Providing evidence to improve practice

Individual study: Translocation of great crested newt Triturus cristatus eggs for conservation purposes in Ilkley, West Yorkshire, UK

Published source details

Haycock G.B. (2016) Translocation of great crested newt Triturus cristatus eggs for conservation purposes in Ilkley, West Yorkshire, UK. Conservation Evidence, 13, 27-32

Summary

Translocation of great crested newt eggs was undertaken for nature conservation purposes, with the aim of establishing a new population in a currently unoccupied part of their natural range in UK. Research prior to undertaking the translocation established that suitable habitat existed at the receptor site and no great crested newts were present at the time. Approximately 600 eggs were carefully introduced to the receptor pond from a donor pond each spring for three years. Five years after the initial translocation, a population appeared to be established, with breeding recorded in the receptor pond and two adjacent ponds.

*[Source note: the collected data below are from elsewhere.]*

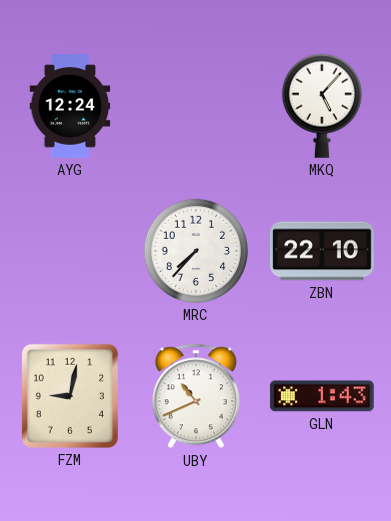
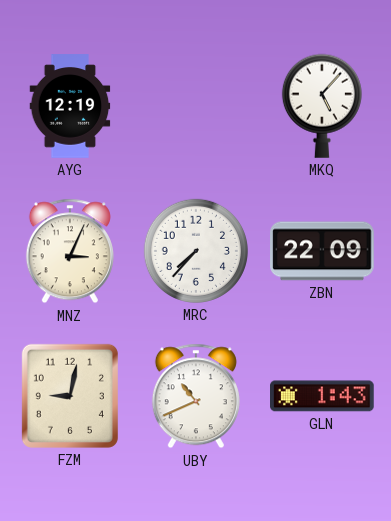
AYG: 12:24 -> 12:19
MNZ: none -> 3:04
ZBN: 22:10 -> 22:09
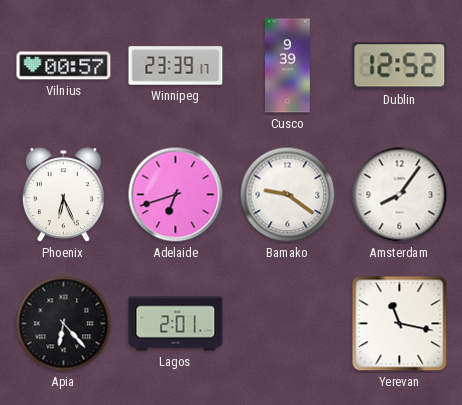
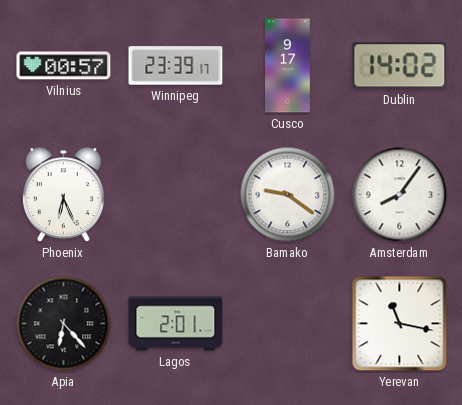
Cusco: 9:39 -> 9:17
Dublin: 12:52 -> 14:02
Adelaide: 6:42 -> none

The methodology may have implications for population translocations undertaken for mitigation purposes under licence in UK, as currently the focus is on welfare and translocation of terrestrial juveniles and adults rather than eggs and larvae. Results reported here indicate that to increase likelihood of success when attempting to translocate populations of great crested newt, an emphasis on translocation of eggs as well as adults in terrestrial phase would be prudent.